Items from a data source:
+ + +

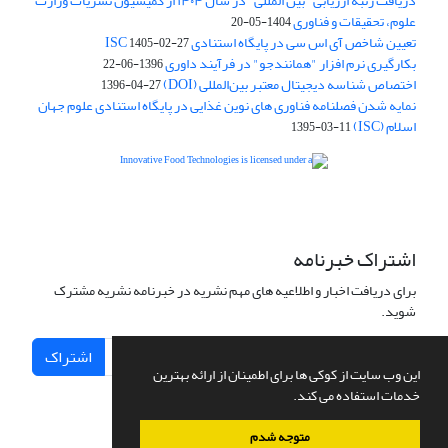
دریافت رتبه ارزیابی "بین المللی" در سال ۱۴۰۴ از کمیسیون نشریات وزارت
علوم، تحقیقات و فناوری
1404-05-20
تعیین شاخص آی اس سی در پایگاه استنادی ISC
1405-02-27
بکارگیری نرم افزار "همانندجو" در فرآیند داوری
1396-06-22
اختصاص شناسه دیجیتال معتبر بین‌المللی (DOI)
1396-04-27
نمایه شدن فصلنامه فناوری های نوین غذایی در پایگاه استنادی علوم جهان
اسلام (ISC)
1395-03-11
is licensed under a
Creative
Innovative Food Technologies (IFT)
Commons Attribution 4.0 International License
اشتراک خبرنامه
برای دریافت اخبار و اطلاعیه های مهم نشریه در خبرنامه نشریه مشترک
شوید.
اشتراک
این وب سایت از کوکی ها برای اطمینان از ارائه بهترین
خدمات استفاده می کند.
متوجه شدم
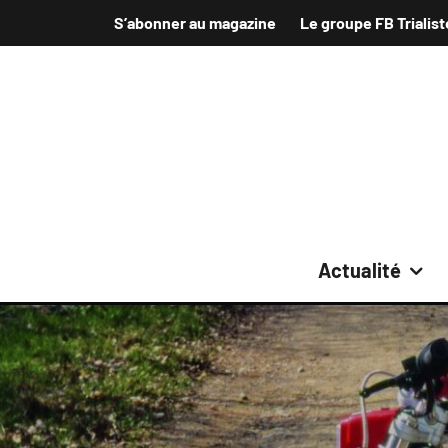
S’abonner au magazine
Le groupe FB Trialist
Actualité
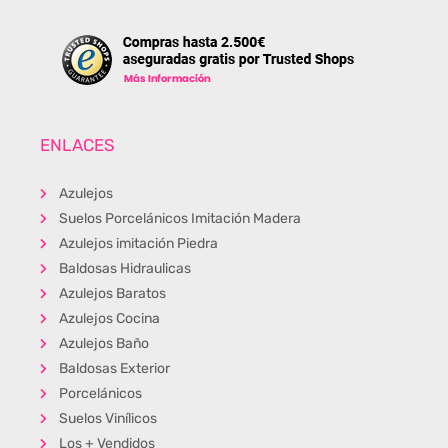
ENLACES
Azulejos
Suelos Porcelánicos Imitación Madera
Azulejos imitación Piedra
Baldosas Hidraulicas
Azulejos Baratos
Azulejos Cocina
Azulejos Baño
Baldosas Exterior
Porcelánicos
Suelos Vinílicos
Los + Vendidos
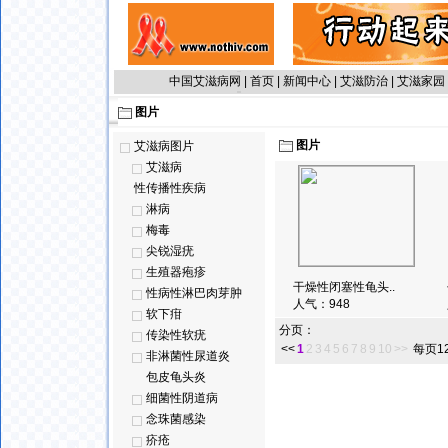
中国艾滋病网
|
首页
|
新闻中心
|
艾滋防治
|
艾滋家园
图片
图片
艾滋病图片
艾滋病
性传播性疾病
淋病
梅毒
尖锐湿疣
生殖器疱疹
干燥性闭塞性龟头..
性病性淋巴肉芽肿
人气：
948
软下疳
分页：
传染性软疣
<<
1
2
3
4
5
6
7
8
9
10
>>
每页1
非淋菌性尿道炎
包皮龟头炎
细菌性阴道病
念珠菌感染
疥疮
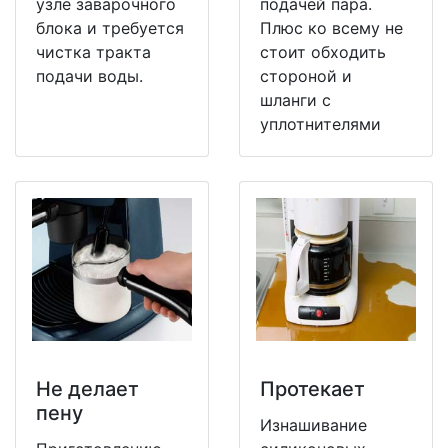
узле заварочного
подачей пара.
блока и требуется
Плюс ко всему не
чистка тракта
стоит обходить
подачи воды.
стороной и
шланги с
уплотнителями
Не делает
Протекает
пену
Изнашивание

+ + +

### Aim of the exercise:
I need each line of the entries that holds the string "المللی" located and copied.

### Written answer:
دریافت رتبه ارزیابی "بین المللی" در سال ۱۴۰۴ از کمیسیون نشریات وزارت
اختصاص شناسه دیجیتال معتبر بین‌المللی (DOI)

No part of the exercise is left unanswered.